Insertion sort works by iterating through an array and, for each element, comparing it with the elements in the sorted portion of the array (which initially contains only the first element). If an element is smaller than one in the sorted part, it shifts larger elements to the right to make space and inserts the element into its correct position.

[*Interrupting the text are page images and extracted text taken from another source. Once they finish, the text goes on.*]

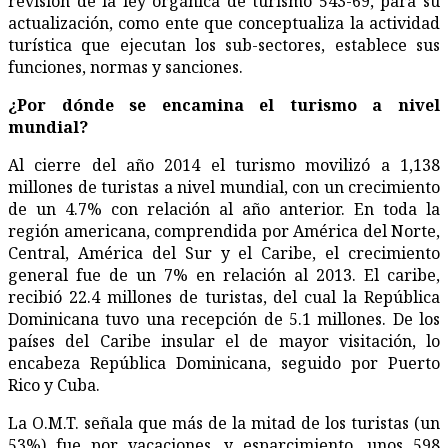
revisión de la ley orgánica de turismo 543-69, para su
actualización, como ente que conceptualiza la actividad
turística que ejecutan los sub-sectores, establece sus
funciones, normas y sanciones.
¿
Por dónde se encamina el turismo a nivel
mundial?
Al cierre del año 2014 el turismo movilizó a 1,138
millones de turistas a nivel mundial, con un crecimiento
de un 4.7% con relación al año anterior. En toda la
región americana, comprendida por América del Norte,
Central, América del Sur y el Caribe, el crecimiento
general fue de un 7% en relación al 2013. El caribe,
recibió 22.4 millones de turistas, del cual la República
Dominicana tuvo una recepción de 5.1 millones. De los
países del Caribe insular el de mayor visitación, lo
encabeza República Dominicana, seguido por Puerto
Rico y Cuba.
La O.M.T. señala que más de la mitad de los turistas (un
53%) fue por vacaciones, y esparcimiento, unos 598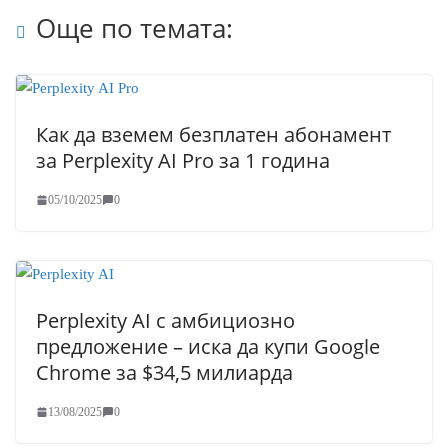
Още по темата:
Как да вземем безплатен абонамент
за Perplexity AI Pro за 1 година
05/10/2025
0
Perplexity AI с амбициозно
предложение – иска да купи Google
Chrome за $34,5 милиарда
13/08/2025
0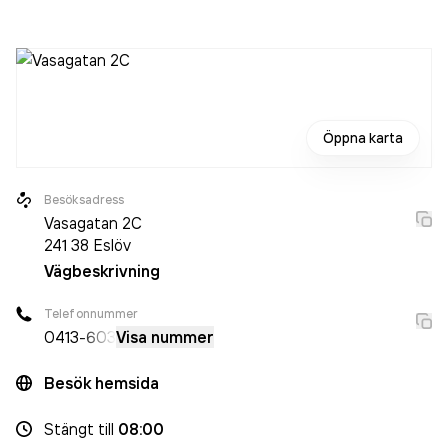
oförändrat sedan året innan. Bolaget är ett aktiebolag som
varit aktivt sedan 2001. Ögonläkarna i Eslöv AB
omsatte
38 932 000,00 kr
senaste räkenskapsåret (2025).
Öppna karta
Besöksadress
Vasagatan 2C
241 38
Eslöv
Vägbeskrivning
Telefonnummer
0413
-603
Visa nummer
Besök hemsida
Stängt
till
08:00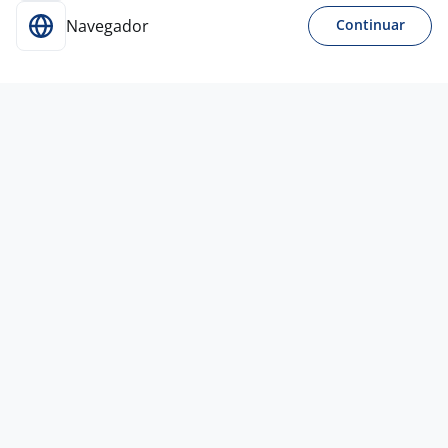
Navegador
Continuar
Para Candidatos
Acesse o site de empregos líder e se candidate a
vagas adequadas ao seu perfil de forma fácil e
rápida.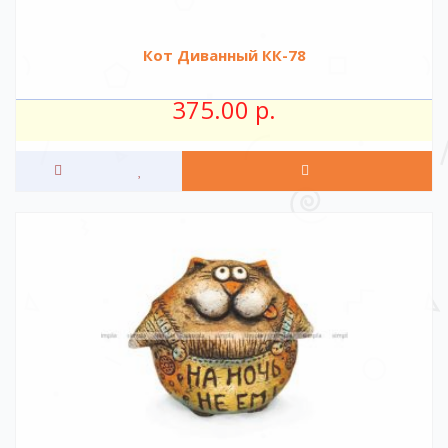
Кот Диванный КК-78
375.00 р.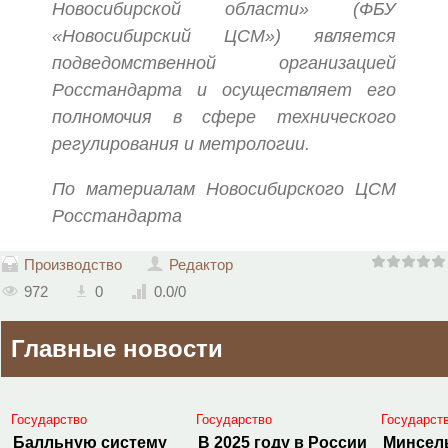
Новосибирской области» (ФБУ
«Новосибирский ЦСМ») является
подведомственной организацией
Росстандарта и осуществляет его
полномочия в сфере технического
регулирования и метрологии.
По материалам Новосибирского ЦСМ
Росстандарта
Производство
Редактор
972
0
0.0
/
0
Главные новости
Государство
Государство
Государст
Балльную систему
В 2025 году в России
Минсел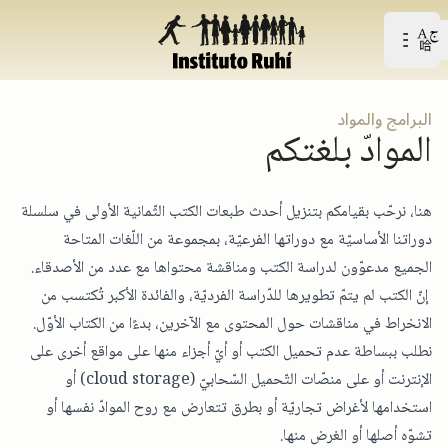
Open user menu
افتح القائمة الرّئيسيّة
البرامج والمواد
الموادّ بلغتكم
هنا، نرحّب بقيامكم بتنزيل أحدث طبعات الكتب الثّمانية الأولى في سلسلة
دوراتنا الأساسيّة مع دوراتها الفرعيّة، بمجموعة من اللّغات المتاحة
الجميع مدعوّون لدراسة الكتب ومناقشة محتواها مع عدد من الأصدقاء.
إنّ الكتب لم يتمّ تطويرها للدّراسة الفرديّة، والفائدة الأكبر تُكتسب من
الانخراط في مناقشات حول المحتوى مع الآخرين، بدءًا من الكتاب الأوّل.
نطلب ببساطة عدم تحميل الكتب أو أيّ أجزاء منها على مواقع أخرى على
الإنترنت أو على منصّات التّحميل السّحابيّ (cloud storage) أو
استخدامها لأغراض تجاريّة أو بطرق تتعارض مع روح الموادّ نفسها أو
تشوّه أصلها أو الغرض منها.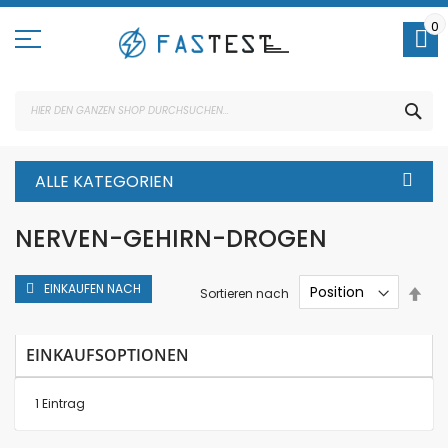
Direkt
zum
0
Inhalt
SUC
ALLE KATEGORIEN
NERVEN-GEHIRN-DROGEN
EINKAUFEN NACH
In
Sortieren nach
abs
Rei
EINKAUFSOPTIONEN
1
Eintrag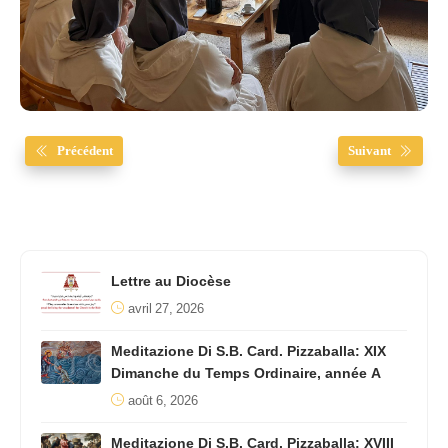
Précédent
Suivant
Lettre au Diocèse
avril 27, 2026
Meditazione Di S.B. Card. Pizzaballa: XIX
Dimanche du Temps Ordinaire, année A
août 6, 2026
Meditazione Di S.B. Card. Pizzaballa: XVIII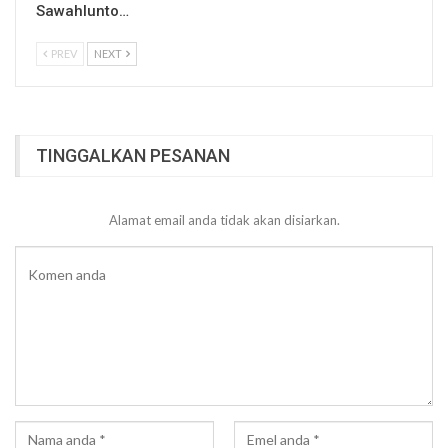
Sawahlunto…
PREV
NEXT
TINGGALKAN PESANAN
Alamat email anda tidak akan disiarkan.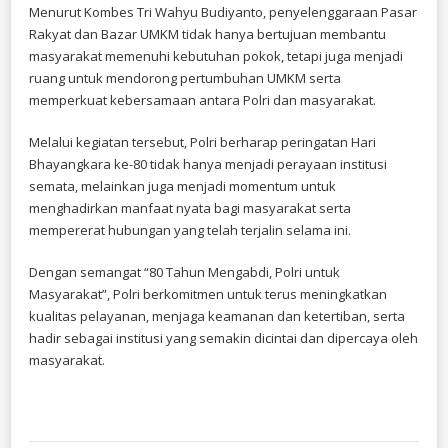
Menurut Kombes Tri Wahyu Budiyanto, penyelenggaraan Pasar
Rakyat dan Bazar UMKM tidak hanya bertujuan membantu
masyarakat memenuhi kebutuhan pokok, tetapi juga menjadi
ruang untuk mendorong pertumbuhan UMKM serta
memperkuat kebersamaan antara Polri dan masyarakat.
Melalui kegiatan tersebut, Polri berharap peringatan Hari
Bhayangkara ke-80 tidak hanya menjadi perayaan institusi
semata, melainkan juga menjadi momentum untuk
menghadirkan manfaat nyata bagi masyarakat serta
mempererat hubungan yang telah terjalin selama ini.
Dengan semangat “80 Tahun Mengabdi, Polri untuk
Masyarakat”, Polri berkomitmen untuk terus meningkatkan
kualitas pelayanan, menjaga keamanan dan ketertiban, serta
hadir sebagai institusi yang semakin dicintai dan dipercaya oleh
masyarakat.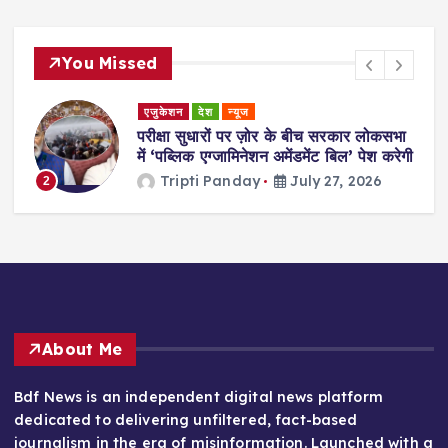
You Missed
एजुकेशन
देश
न्यूज
परीक्षा सुधारों पर ज़ोर के बीच सरकार लोकसभा
में ‘पब्लिक एग्जामिनेशन अमेंडमेंट बिल’ पेश करेगी
Tripti Panday
July 27, 2026
3
About Me
Bdf News is an independent digital news platform
dedicated to delivering unfiltered, fact-based
journalism in the era of misinformation. Launched with a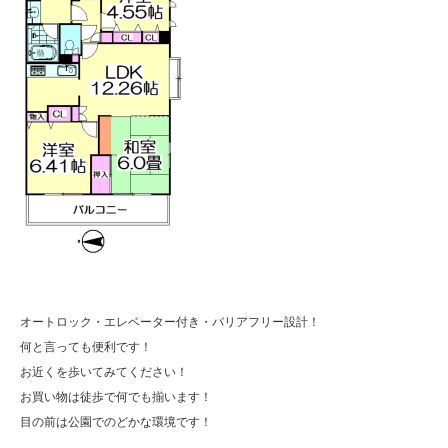
オートロック・エレベーター付き・バリアフリー設計！
何と言っても便利です！
お近くを歩いてみてください！
お買い物は徒歩で何でも揃います！
目の前は公園でのどかな環境です！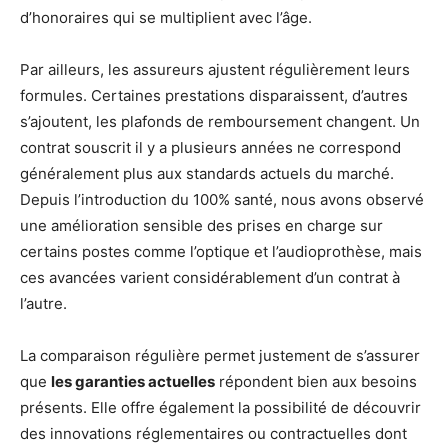
d’honoraires qui se multiplient avec l’âge.
Par ailleurs, les assureurs ajustent régulièrement leurs
formules. Certaines prestations disparaissent, d’autres
s’ajoutent, les plafonds de remboursement changent. Un
contrat souscrit il y a plusieurs années ne correspond
généralement plus aux standards actuels du marché.
Depuis l’introduction du 100% santé, nous avons observé
une amélioration sensible des prises en charge sur
certains postes comme l’optique et l’audioprothèse, mais
ces avancées varient considérablement d’un contrat à
l’autre.
La comparaison régulière permet justement de s’assurer
que
les garanties actuelles
répondent bien aux besoins
présents. Elle offre également la possibilité de découvrir
des innovations réglementaires ou contractuelles dont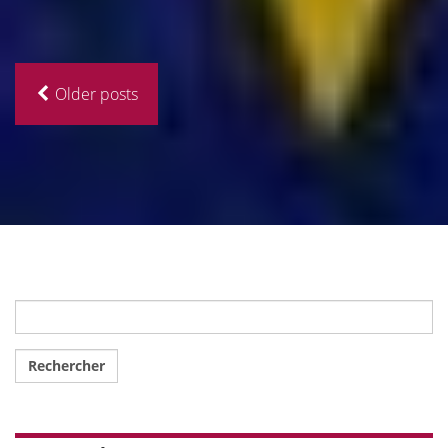
Older posts
Rechercher :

// Insertion Sort Algorithm
#include <stdio.h>

void insertionSort(int arr[], int n) {
    int i, key, j;
    for (i = 1; i < n; i++) {
        key = arr[i]; // Current element to be inserted
        j = i - 1;   // Start comparing with the element before the current one

        // Move elements of arr[0..i-1], that are greater than key,
        // to one position ahead of their current position
        while (j >= 0 && arr[j] > key) {
            arr[j + 1] = arr[j];
            j = j - 1;
        }
        arr[j + 1] = key; // Place key at its correct position
    }
}

void printArray(int arr[], int n) {
    for (int i = 0; i < n; i++) {
        printf("%d ", arr[i]);
    }
    printf("\\n");
}

int main() {
    // Step 1: Define an unsorted array
    int arr[] = {12, 11, 13, 5, 6};
    int n = sizeof(arr) / sizeof(arr[0]);

    // Step 2: Print the original array
    printf("Original array: ");
    printArray(arr, n);

    // Step 3: Apply insertion sort
    insertionSort(arr, n);

    // Step 4: Print the sorted array
    printf("Sorted array: ");
    printArray(arr, n);

    return 0;
}

Run

Sample Output:

Original array: 12 11 13 5 6 
Sorted array: 5 6 11 12 13

Stepwise Explanation:

1. insertionSort(int arr[], int n) function:

• for (i = 1; i < n; i++): This outer loop iterates from the second element (i = 1) to the last element of the array. The first element (arr[0]) is considered already sorted.
• key = arr[i]: The current element arr[i] is stored in key. This is the element we need to insert into its correct position within the sorted subarray arr[0...i-1].
• j = i - 1: j is initialized to point to the last element of the sorted subarray.
• while (j >= 0 && arr[j] > key): This inner while loop compares key with elements in the sorted subarray (arr[0...j]) from right to left.
• If arr[j] (an element in the sorted subarray) is greater than key, it means arr[j] is in the wrong place and needs to be shifted one position to the right to make space for key.
• arr[j + 1] = arr[j]: The element arr[j] is shifted to arr[j + 1].
• j = j - 1: j is decremented to compare key with the next element to its left.
• arr[j + 1] = key: Once the while loop terminates (either j becomes negative or arr[j] is less than or equal to key), it means the correct position for key has been found. key is then inserted at arr[j + 1].

1. main function:

• An example array arr is initialized.
• The size n of the array is calculated.
• The original array is printed using printArray.
• The insertionSort function is called to sort the array.
• The sorted array is printed, demonstrating the algorithm's effect.

Conclusion

Insertion Sort is an intuitive and straightforward sorting algorithm. It builds a sorted array by repeatedly inserting elements from the unsorted part into their correct position in the sorted part. While its average and worst-case time complexity of O(n^2) makes it less suitable for very large datasets, its simplicity, stability, and efficiency for small or nearly sorted arrays make it a valuable algorithm to understand and a useful component in hybrid sorting approaches.

Summary

• Algorithm Type: Comparison-based sorting algorithm.
• Mechanism: Builds a sorted subarray one element at a time by repeatedly inserting elements into their correct position.
• Time Complexity:
• Worst-Case: O(n^2) (e.g., reverse sorted array).
• Average-Case: O(n^2).
• Best-Case: O(n) (e.g., already sorted array).
• Space Complexity: O(1) (in-place sorting).
• Stability: Stable (maintains the relative order of equal elements).
• Ideal Use Cases: Small arrays, nearly sorted arrays, online sorting, as a subroutine in other algorithms.